Welcome to Janet's Blog

I first used this blog to publish "Trash" before I knew about ebooks. I wrote "Trash" twenty years ago. The novel explains why, in the original version of "If not for the tomatoes" Annie wrote: "We had aliens come and tell us". It wasn't Al Gore at all.

Annie isn't the hero of "Trash", but she has her own story ( a much more polished novel). Go to smashwords.com and look for "Tipping Point". (Follow the link to the right.)

If you're a first time visitor to my blog, try reading "If not for the tomatoes" first. (It's the short story in Annie's future - look in 6/5/07) This is only half the story, though. The complete story that inspired Tipping Point appears in my other blog as "Our choices".

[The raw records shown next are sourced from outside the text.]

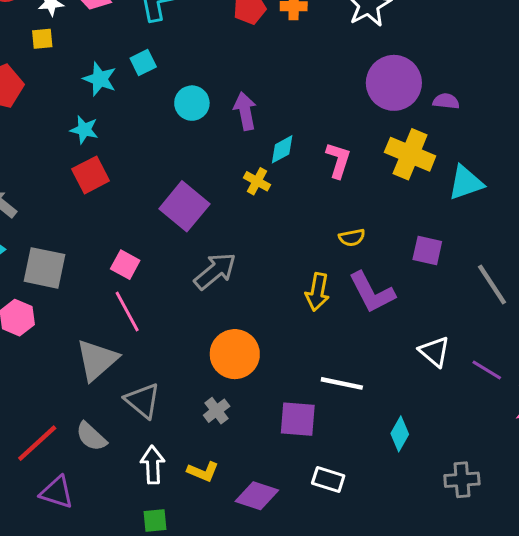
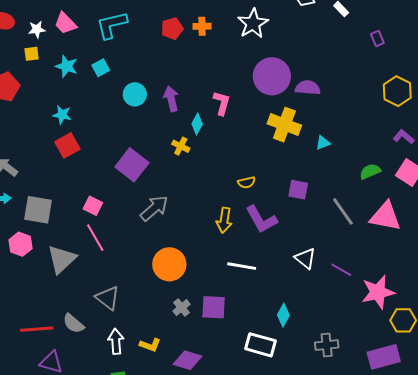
cyan star: (100, 79) -> (67, 66), moved
purple semicircle: (446, 101) -> (308, 88), size x1.4
cyan diamond: (282, 149) -> (197, 124), turned -30
pink L-shape: (338, 160) -> (222, 103), moved
cyan triangle: (466, 183) -> (323, 143), size x0.6
gray triangle: (97, 360) -> (62, 259), moved
white line: (342, 383) -> (242, 266), moved
gray cross: (217, 411) -> (182, 308), moved
red line: (37, 443) -> (37, 329), turned 40
white rectangle: (328, 479) -> (260, 345), moved, size x1.4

To begin reading "Trash", start at 17/6/07. (Many apologies for the poor navigation.)

READ ON FOR LATEST BLOG POST


Wednesday 14 August 2013

Metro 2033

My daughter and I have an on-going discussion about the relative merits of books and computer games as the means for story-telling. I visited Cally yesterday and was talking about the game I was playing - Metro 2033. (Yes! I'm a middle-aged woman who plays games on her PC. Forgive me for being a sell-out but my children made me do it. When they taught me the card game "Magic - The Gathering" I found it to be enjoyable. So I let them introduce me to computer games and found that I enjoyed being immersed in the experience. I understood why they played these games. Have you ever tried them? Perhaps you should. Apart from my own enjoyment, I discovered a new avenue of conversation with my teenage son.)

As I explained to Cally that I was playing through the game again to try to see the alternate ending, her house-mate picked a book from a shelf and handed me a copy of "Metro 2033" by Dmitry Glukhovsky, the novel on which the game was based. I was stunned and grateful at the kindness in this house full of gamers, and pleased to know that books are still valued.

I've begun reading it. Twenty pages in and I am relishing the detail as the novel tells me more about the creaking, desolate tunnels of post-apocalyptic Moscow's underground railway. As I read I can see the figures from the game, huddled around fires for warmth as they guard their outposts against the mutant hordes.

I've enjoyed playing the game. Figuring out how to survive in the harrowing holocaust landscape was great fun.  But now I have to read and find out the details that wouldn't fit into the game.